Average hourly earnings for production and nonsupervisory employees in construction, craft and office workers, increased 6.7 percent from September 2021 to last month, the largest gain in 40 years, the economist noted. That outpaced the 5.8 percent increase for the overall private sector.
There were 437,000 construction industry job openings at the end of August, an increase of 47,000 or 12 percent from a year earlier. The figure is the largest August total since that series began in 2000, Simonson added, citing government data released on Tuesday.

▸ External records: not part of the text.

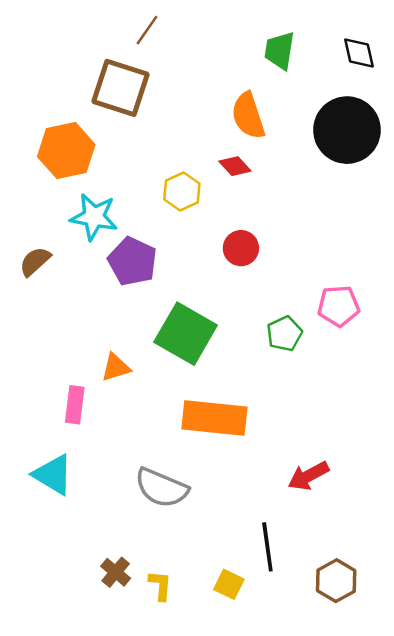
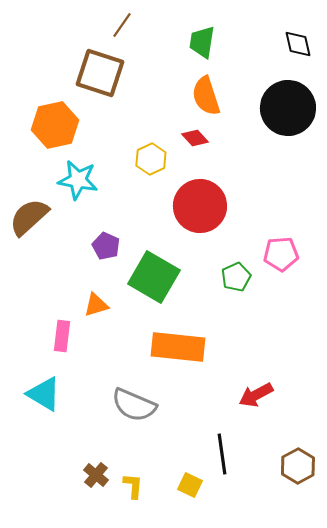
green trapezoid: (280, 51) -> (202, 42), moved
red circle: (241, 248) -> (200, 206), size x1.8
brown semicircle: (35, 261) -> (29, 217), size x1.5
purple pentagon: (133, 261) -> (106, 246), moved, size x0.7
brown hexagon: (336, 581) -> (298, 466), moved

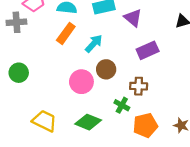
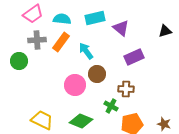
gray cross: (16, 22) -> (37, 40), moved
cyan arrow: (94, 44) -> (86, 51), turned -78
green circle: (19, 73) -> (19, 61), moved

The unemployment rate among jobseekers with construction experience declined from 4.5 percent in September 2021 to 3.4 percent last month, close to the all-time low in the 23-year history of the data, the economist observed. The number of unemployed construction workers fell from a year earlier by 98,000 or 22 percent to 346,000, suggesting there are few experienced jobseekers left to hire.
Impact of labor shortages
Association officials cautioned that construction labor shortages were making it harder and costlier for firms to improve infrastructure and repair areas damaged by natural disasters. They called on Congress and the Biden administration to boost funding for career and technical education programs. They also called for measures to allow more people with construction skills to enter the country and work in the sector.
“Labor shortages are undermining infrastructure investments and making it difficult for communities to rebuild,” says Stephen E. Sandherr, the association’s chief executive officer. “But letting more people with construction skills into the country with work visas and boosting funding for construction education and training programs will help now and for the long-term.”